- Opening Delimiter -

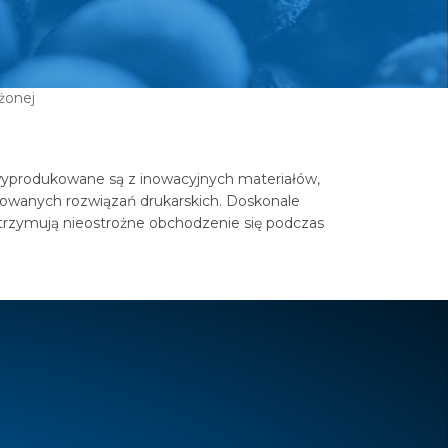
żonej
 wyprodukowane są z inowacyjnych materiałów,
sowanych rozwiązań drukarskich. Doskonale
wytrzymują nieostrożne obchodzenie się podczas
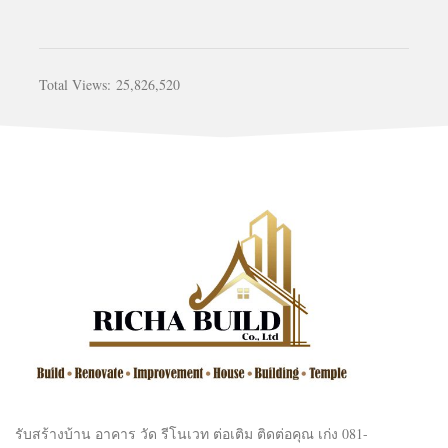
Total Views:
25,826,520
รับสร้างบ้าน อาคาร วัด รีโนเวท ต่อเติม ติดต่อคุณ เก่ง 081-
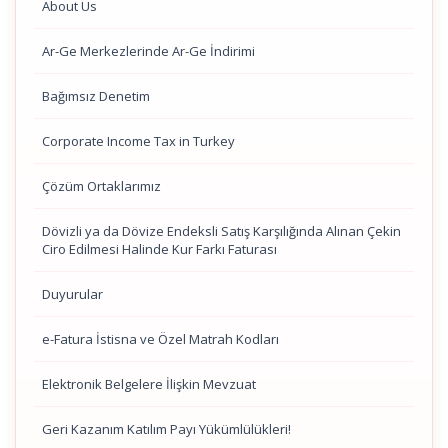
About Us
Ar-Ge Merkezlerinde Ar-Ge İndirimi
Bağımsız Denetim
Corporate Income Tax in Turkey
Çözüm Ortaklarımız
Dövizli ya da Dövize Endeksli Satış Karşılığında Alınan Çekin
Ciro Edilmesi Halinde Kur Farkı Faturası
Duyurular
e-Fatura İstisna ve Özel Matrah Kodları
Elektronik Belgelere İlişkin Mevzuat
Geri Kazanım Katılım Payı Yükümlülükleri!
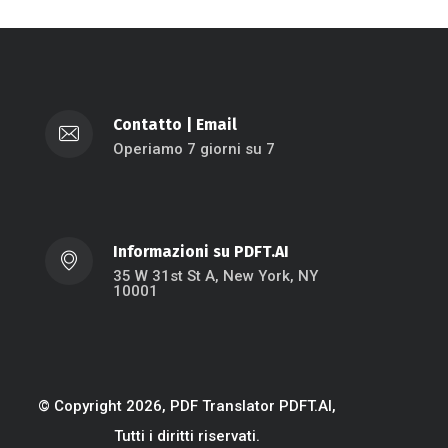
Contatto
|
Email
Operiamo 7 giorni su 7
Informazioni su PDFT.AI
35 W 31st St A, New York, NY
10001
© Copyright 2026, PDF Translator PDFT.AI,
Tutti i diritti riservati.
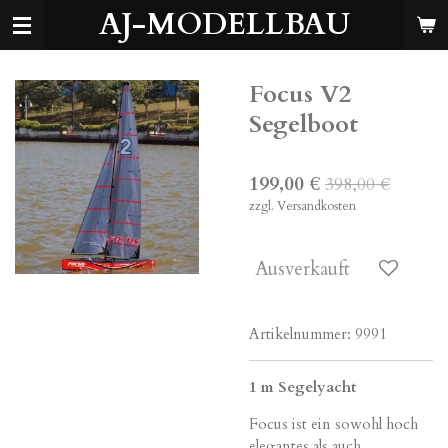
AJ-MODELLBAU
Zum
Hauptinhalt
springen
Focus V2
Segelboot
199,00 €
398,00 €
zzgl. Versandkosten
Ausverkauft
Artikelnummer:
9991
1 m Segelyacht
Focus ist ein sowohl hoch
elegantes als auch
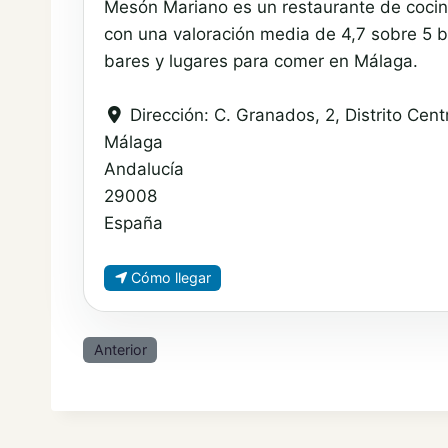
Mesón Mariano es un restaurante de cocin
con una valoración media de 4,7 sobre 5 b
bares y lugares para comer en Málaga.
Dirección:
C. Granados, 2, Distrito Cen
Málaga
Andalucía
29008
España
Cómo llegar
Anterior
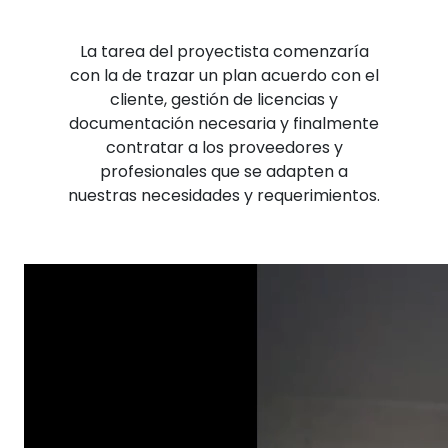
La tarea del proyectista comenzaría
con la de trazar un plan acuerdo con el
cliente, gestión de licencias y
documentación necesaria y finalmente
contratar a los proveedores y
profesionales que se adapten a
nuestras necesidades y requerimientos.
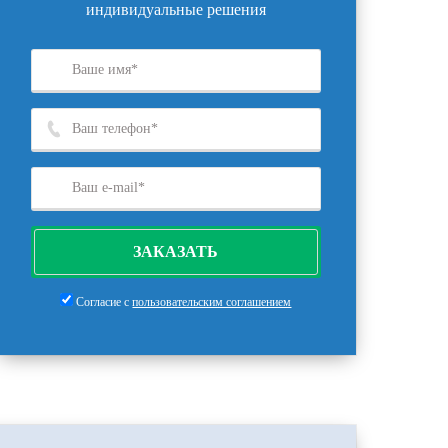
индивидуальные решения
ЗАКАЗАТЬ
Согласие с
пользовательским соглашением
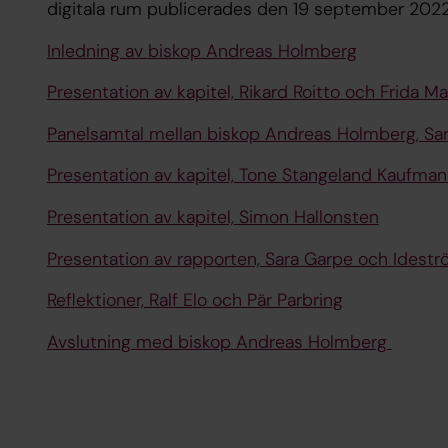
digitala rum publicerades den 19 september 2022
Inledning av biskop Andreas Holmberg
Presentation av kapitel, Rikard Roitto och Frida Ma
Panelsamtal mellan biskop Andreas Holmberg, Sara
Presentation av kapitel, Tone Stangeland Kaufma
Presentation av kapitel, Simon Hallonsten
Presentation av rapporten, Sara Garpe och Idest
Reflektioner, Ralf Elo och Pär Parbring
Avslutning med biskop Andreas Holmberg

- Closing Delimiter -

→ **Assigned task**:
Every entry must be transcribed exactly. Pictures do not belong in the copy.

→ **Result**:
żonej
 wyprodukowane są z inowacyjnych materiałów,
sowanych rozwiązań drukarskich. Doskonale
wytrzymują nieostrożne obchodzenie się podczas
Total Views:
25,826,520
รับสร้างบ้าน อาคาร วัด รีโนเวท ต่อเติม ติดต่อคุณ เก่ง 081-
About Us
Ar-Ge Merkezlerinde Ar-Ge İndirimi
Bağımsız Denetim
Corporate Income Tax in Turkey
Çözüm Ortaklarımız
Dövizli ya da Dövize Endeksli Satış Karşılığında Alınan Çekin
Ciro Edilmesi Halinde Kur Farkı Faturası
Duyurular
e-Fatura İstisna ve Özel Matrah Kodları
Elektronik Belgelere İlişkin Mevzuat
Geri Kazanım Katılım Payı Yükümlülükleri!
Contatto
|
Email
Operiamo 7 giorni su 7
Informazioni su PDFT.AI
35 W 31st St A, New York, NY
10001
© Copyright 2026, PDF Translator PDFT.AI,
Tutti i diritti riservati.
AJ-MODELLBAU
Zum
Hauptinhalt
springen
Focus V2
Segelboot
199,00 €
398,00 €
zzgl. Versandkosten
Ausverkauft
Artikelnummer:
9991
1 m Segelyacht
Focus ist ein sowohl hoch
elegantes als auch
Mesón Mariano es un restaurante de cocin
con una valoración media de 4,7 sobre 5 b
bares y lugares para comer en Málaga.
Dirección:
C. Granados, 2, Distrito Cen
Málaga
Andalucía
29008
España
Cómo llegar
Anterior
La tarea del proyectista comenzaría
con la de trazar un plan acuerdo con el
cliente, gestión de licencias y
documentación necesaria y finalmente
contratar a los proveedores y
profesionales que se adapten a
nuestras necesidades y requerimientos.
индивидуальные решения
ЗАКАЗАТЬ
Согласие с
пользовательским соглашением
digitala rum publicerades den 19 september 2022
Inledning av biskop Andreas Holmberg
Presentation av kapitel, Rikard Roitto och Frida Ma
Panelsamtal mellan biskop Andreas Holmberg, Sara
Presentation av kapitel, Tone Stangeland Kaufma
Presentation av kapitel, Simon Hallonsten
Presentation av rapporten, Sara Garpe och Idest
Reflektioner, Ralf Elo och Pär Parbring
Avslutning med biskop Andreas Holmberg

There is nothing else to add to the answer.